I doubt whether they even knew that old-timers call this kind of contraption a “mangali.” The boys probably called it a grill.
I doubt whether their parents talked to them about the “mangalia” of their childhoods or their grandparents told them stories of going hungry during the Nazi occupation.
I doubt whether they knew what it means to be hungry and in need.
These were five children of the post-1990 era, like my own, who yesterday asked me what a “mangali” was when they read the word in news headlines.
These are kids accustomed to central heating and air conditioning, who cannot fathom a world without mobile phones and high-speed Internet, and who arrange their appointments with their friends and dates on Facebook.

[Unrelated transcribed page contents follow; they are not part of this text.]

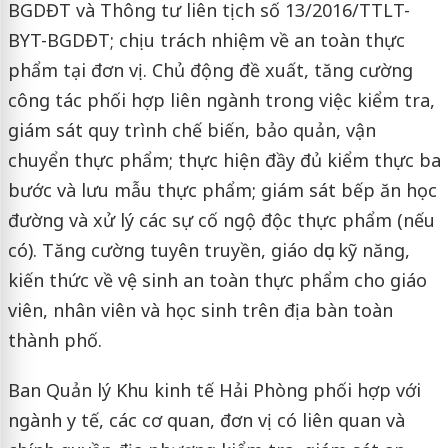
BGDĐT và Thông tư liên tịch số 13/2016/TTLT-
BYT-BGDĐT; chịu trách nhiệm về an toàn thực
phẩm tại đơn vị. Chủ động đề xuất, tăng cường
công tác phối hợp liên ngành trong việc kiểm tra,
giám sát quy trình chế biến, bảo quản, vận
chuyển thực phẩm; thực hiện đầy đủ kiểm thực ba
bước và lưu mẫu thực phẩm; giám sát bếp ăn học
đường và xử lý các sự cố ngộ độc thực phẩm (nếu
có). Tăng cường tuyên truyền, giáo dục kỹ năng,
kiến thức về vệ sinh an toàn thực phẩm cho giáo
viên, nhân viên và học sinh trên địa bàn toàn
thành phố.
Ban Quản lý Khu kinh tế Hải Phòng phối hợp với
ngành y tế, các cơ quan, đơn vị có liên quan và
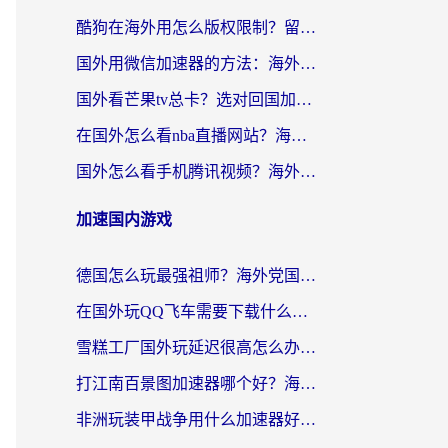
酷狗在海外用怎么版权限制？留学生亲测：3步解决听国内音乐难题
国外用微信加速器的方法：海外党无缝连接国内生活的实用指南
国外看芒果tv总卡？选对回国加速器，轻松追《浪姐》不费劲
在国外怎么看nba直播网站？海外党专属体育观赛指南，告别地区限制！
国外怎么看手机腾讯视频？海外党亲测有效的追剧加速器选择指南
加速国内游戏
德国怎么玩最强祖师？海外党国服游戏加速器选择全攻略（附宝可梦Online实测）
在国外玩QQ飞车需要下载什么加速器呢？海外党亲测有效的国服游戏加速指南
雪糕工厂国外玩延迟很高怎么办？海外玩家国服游戏加速终极攻略（附实测推荐）
打江南百景图加速器哪个好？海外党踩坑N次后，终于找到不卡的秘诀
非洲玩装甲战争用什么加速器好？海外党亲测有效的国服游戏加速方案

These are children that have been coddled, that are as tender as seedlings at a nursery, children with dreams of going to university and getting a good job, like the generations before them. But there is a crucial difference between them and their elders: They know nothing of what it means to really be in danger, and as such they don’t know how to react to it. They have no idea how to survive in difficult or extreme conditions.
They are defenseless, but one day they will learn.
Two of the five students who fell asleep with the fire in their “mangali” still burning didn’t get the chance.
They didn’t get the chance to learn to discern between playing around and true need. They didn’t get a chance to learn how to spot dangers and react to them. For them life was a game, happiness, a constant discovery. There were no defeats and disappointments. They lit a fire, cooked some food, had a lark, cracked open a few beers – they were happy with what little they had. And then they fell asleep.